Additionally, the "Big 5 of TAVI complications" include paravalvular leakage (PVL), major bleeding or vascular complications, acute kidney injury (AKI), stroke, and conduction abnormalities, such as high-degree AV-block with need for permanent pacemaker implantation must be monitored to ensure successful procedural outcomes such as low mortality and morbidity.[21]

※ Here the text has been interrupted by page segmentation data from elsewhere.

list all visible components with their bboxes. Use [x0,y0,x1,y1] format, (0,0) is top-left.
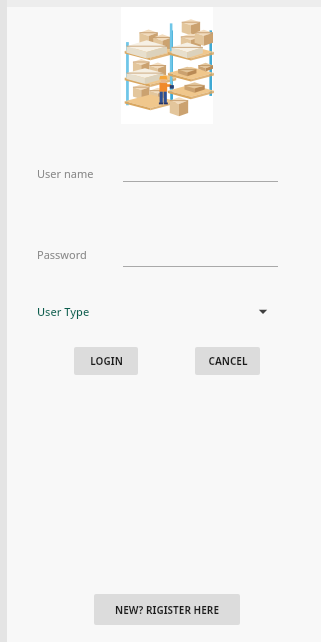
button[interactable]: CANCEL [195,347,260,375]
staticText: User Type [37,304,90,319]
staticText: LOGIN [90,354,123,368]
staticText: CANCEL [208,354,248,368]
staticText: NEW? RIGISTER HERE [115,603,219,617]
staticText: User name [37,166,94,181]
button[interactable]: User Type [37,300,268,322]
other: Open user type dropdown [258,306,268,316]
button[interactable]: LOGIN [74,347,138,375]
button[interactable]: NEW? RIGISTER HERE [94,594,240,625]
staticText: Password [37,247,87,262]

There is a ~3% risk of stroke associated with TAVI due to embolism or altered hemodynamics during or after the procedure.[22] Approximately 70% of patients undergoing TAVI show signs of clinically silent brain infarcts on neuroimaging afterwards.[23][22] Further, levels of the neuroaxonal damage biomarker neurofilament light chain are elevated in blood plasma after TAVI.[24] Whereas clinical stroke is associated with reduced quality of life and cognitive impairment, the significance of silent brain infarcts and elevated levels of neurofilament light is presently unclear.
History[edit]
The catheter procedure was invented and developed in Aarhus University Hospital Denmark in 1989 by Henning Rud Andersen,[28] who performed the first animal implantations that year.[29] The first implantation in a human was performed on 16 April 2002 by Alain Cribier in Hopital Charles Nicolle, at the University of Rouen, France.[30] Technology experts Stan Rowe and Stan Rabinowitz partnered with physicians Alain Cribier and Martin Leon of NewYork–Presbyterian Hospital and others to create the company Percutaneous Valve Technologies (PVT) in 2002. The company was purchased by Edwards Lifesciences in 2004; its valve became the Sapien valve.[31][32] It was the first aortic valve device to receive FDA approval, in November 2011 for use in inoperable patients and in October 2012 for use in patients at high surgical risk.[33] The device is effective in improving functioning in patients with severe aortic stenosis. It is now approved in more than 50 countries.
Internationally famous pop singer Mick Jagger had the procedure in March 2019 at NewYork–Presbyterian,[34] which was said to have raised public awareness.[35]